4x4 matrix multiplication

devdept · July 14, 2021, 10:04am

Before starting to Zoom/Pan/Rotate the scene we explode the scene graph in a long list of root level objects with accumulated (level by level) transformations.

When the number of the scene hierarchy tree levels increase to 10-15 the computation of accumulated transformations becomes a bottleneck.

Currently, we are accumulating transformation as 16 double values to keep precision high.

Is there any trick to improve the 4x4 matrix multiplications? Is it something we can think of moving to the GPU?

Thanks,

Alberto

Dark_Photon · July 14, 2021, 12:19pm

Not really an OpenGL question, but certainly OpenGL-related (scene graph).

A few thoughts for you to consider:

Have you run a CPU profiler on this to see where you’re spending your time? You might be surprised. (e.g. Is it really all matrix mult cost? Or is a good bit of it mem fetch cost?)
How many matrices (transform nodes) are we talking about here?
Are they really all changing, or just one or a few of them. Don’t waste time on work that doesn’t need done.
Is all this really needed every frame (e.g. only a tiny portion is visible)? Could you cull away needless subgraphs that you don’t care about this frame?
Have you pushed static transforms down into the subgraphs and applied them to the vertex positions? This reduces the number of transform nodes required (and can allow you to merge batches with the same material).
Are you storing all of this in a old-school OOP node heap-based pointer-linked scene graph? If so and profiling reveals mem fetch is an issue, consider switching to a struct-of-arrays (SoA) approach with all your node matrices in one array and all your child linkages in another. Your CPU cache and mem prefetcher will thank you for it.
Typically you don’t need double-precision for everything. Just those at the highest levels which place subtrees in a large coordinate frame. So much of this could probably be done in 32-bit float.
Are you using SIMD? (or is your compiler doing it for you under-the-hood?)
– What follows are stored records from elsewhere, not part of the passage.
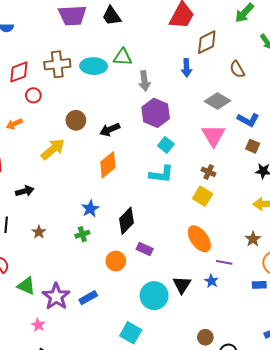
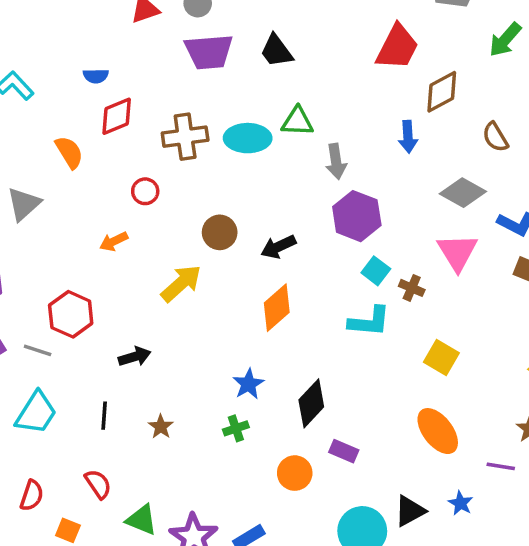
red diamond: (19, 72) -> (117, 116), moved
brown cross: (209, 172) -> (412, 288), moved
purple line: (224, 262) -> (501, 466), moved
black triangle: (182, 285) -> (410, 511), turned 30

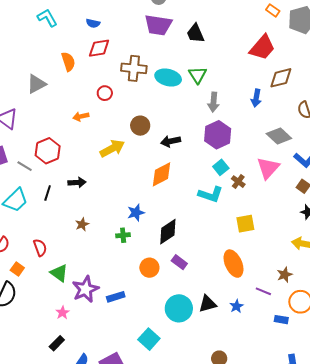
green triangle: (297, 121) -> (198, 75), turned 42
yellow square: (441, 357) -> (245, 224), turned 36
black line: (104, 416) -> (48, 193), moved

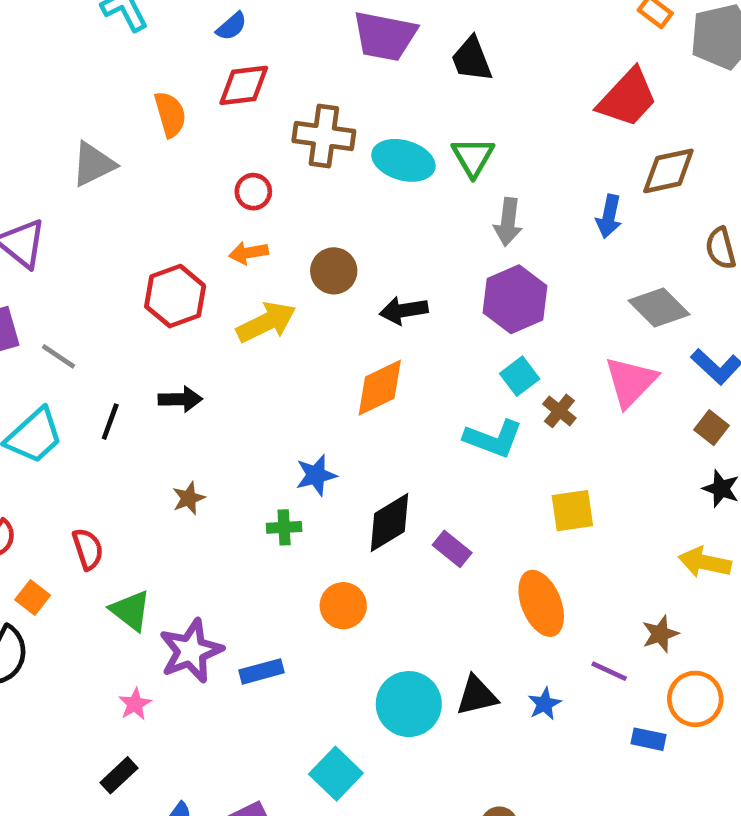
blue semicircle: (93, 23) -> (232, 26), turned -56
orange arrow: (81, 116) -> (248, 253), moved
red hexagon: (48, 151) -> (175, 296), moved
purple rectangle: (179, 262) -> (452, 549), moved

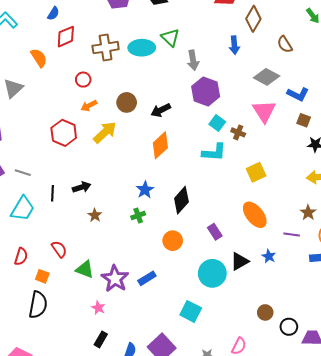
brown diamond: (668, 171) -> (253, 19), turned -30
black arrow: (180, 399) -> (82, 187), moved
purple rectangle: (452, 549) -> (215, 232), moved, turned 35

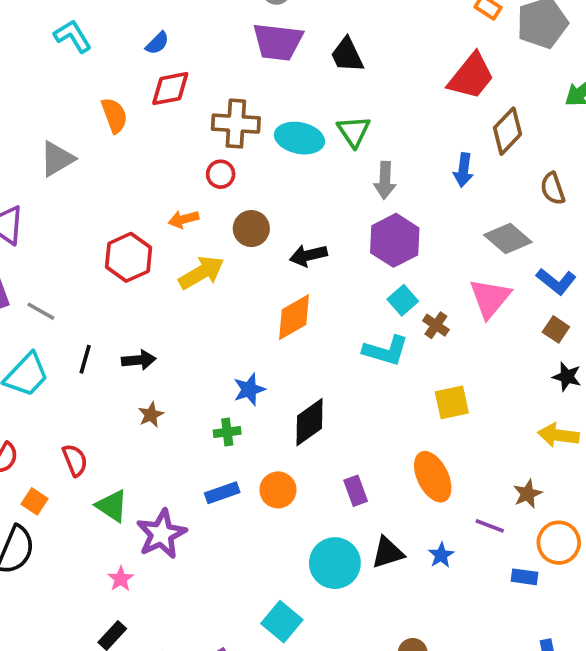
red circle: (83, 80) -> (221, 174), moved
blue rectangle: (147, 278) -> (222, 493), moved

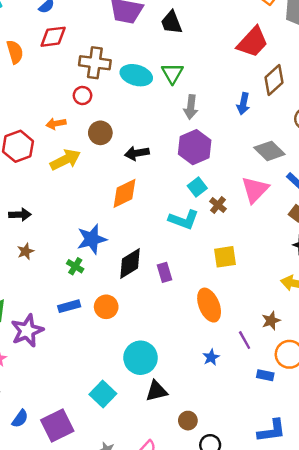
blue star: (249, 389) -> (92, 239), size x1.4
green cross: (227, 432) -> (75, 266), turned 35
purple rectangle: (356, 491) -> (165, 272), moved
purple line: (490, 526) -> (245, 340), turned 36
black triangle: (388, 553) -> (156, 391), moved

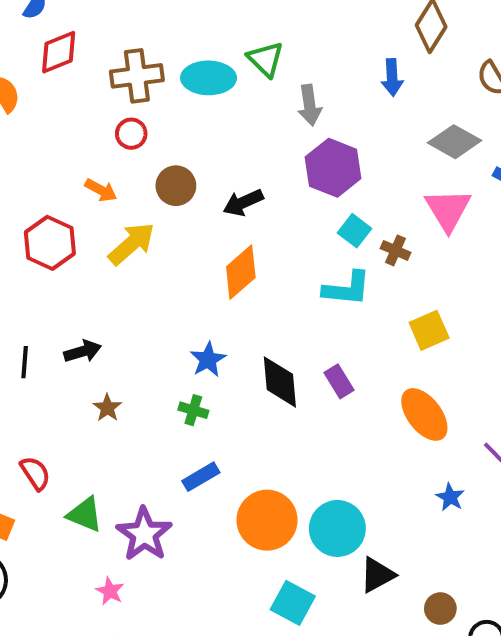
orange arrow: (56, 124) -> (101, 190), turned -126
blue star: (92, 239) -> (208, 360), size x0.7
black diamond: (130, 263) -> (280, 382), turned -48
orange circle: (106, 307) -> (267, 520), moved, size x1.5

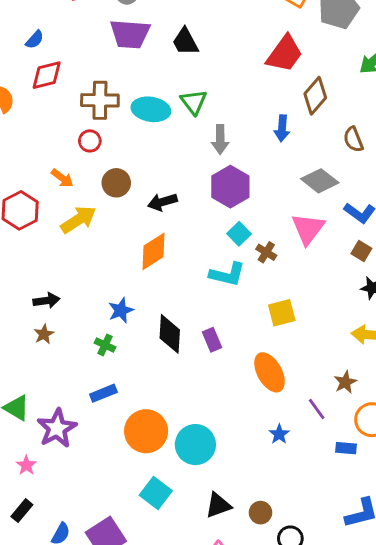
black arrow: (83, 351) -> (46, 301), moved
black triangle: (377, 575) -> (218, 505), moved

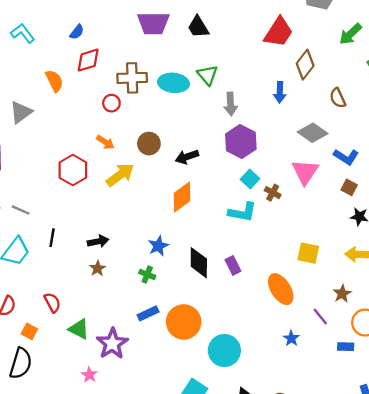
red circle: (90, 141) -> (111, 103), moved
yellow square: (282, 313) -> (308, 253), moved, turned 30
orange circle: (146, 431) -> (184, 322), moved

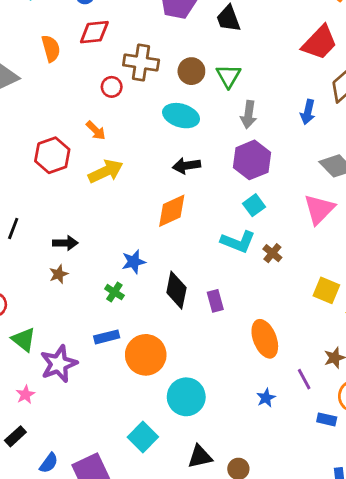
cyan ellipse: (173, 83) -> (181, 116), moved
brown circle: (149, 144) -> (191, 71), moved
brown cross: (273, 193) -> (272, 253), moved
yellow square: (308, 253) -> (326, 290), moved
devdept · July 14, 2021, 3:10pm

Thanks Dark_Photon,

Are they really all changing, or just one or a few of them. Don’t waste time on work that doesn’t need done.

We flatten the scene tree on mouse down and clear everything on mouse up. Keeping a secondary/twin representation all the time is too much risky (they can go out of sync).

How many matrices (transform nodes) are we talking about here?

We are talking about 120.000

Is all this really needed every frame (e.g. only a tiny portion is visible)? Could you cull away needless
subgraphs that you don’t care about this frame?

During rotation, something can jump back inside the view frustum, so it’s difficult to make good choices.

Typically you don’t need double-precision for everything. Just those at the highest levels which place
subtrees in a large coordinate frame. So much of this could probably be done in 32-bit float.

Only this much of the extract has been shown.